- _ASSIGNMENT_
Transcribe the following records exactly, images excluded.

Stored entries:
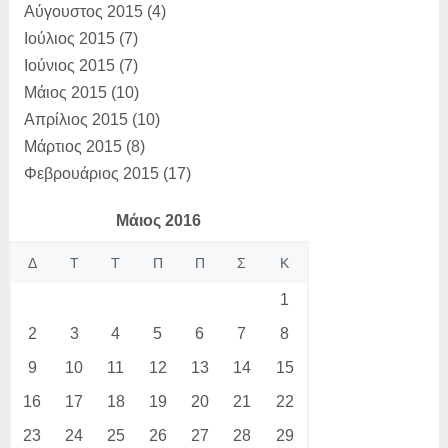
Αύγουστος 2015
(4)
Ιούλιος 2015
(7)
Ιούνιος 2015
(7)
Μάιος 2015
(10)
Απρίλιος 2015
(10)
Μάρτιος 2015
(8)
Φεβρουάριος 2015
(17)
Μάιος 2016
Δ
Τ
Τ
Π
Π
Σ
Κ
1
2
3
4
5
6
7
8
9
10
11
12
13
14
15
16
17
18
19
20
21
22
23
24
25
26
27
28
29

- _YOUR RESPONSE_
Αύγουστος 2015
(4)
Ιούλιος 2015
(7)
Ιούνιος 2015
(7)
Μάιος 2015
(10)
Απρίλιος 2015
(10)
Μάρτιος 2015
(8)
Φεβρουάριος 2015
(17)
Μάιος 2016
Δ
Τ
Τ
Π
Π
Σ
Κ
1
2
3
4
5
6
7
8
9
10
11
12
13
14
15
16
17
18
19
20
21
22
23
24
25
26
27
28
29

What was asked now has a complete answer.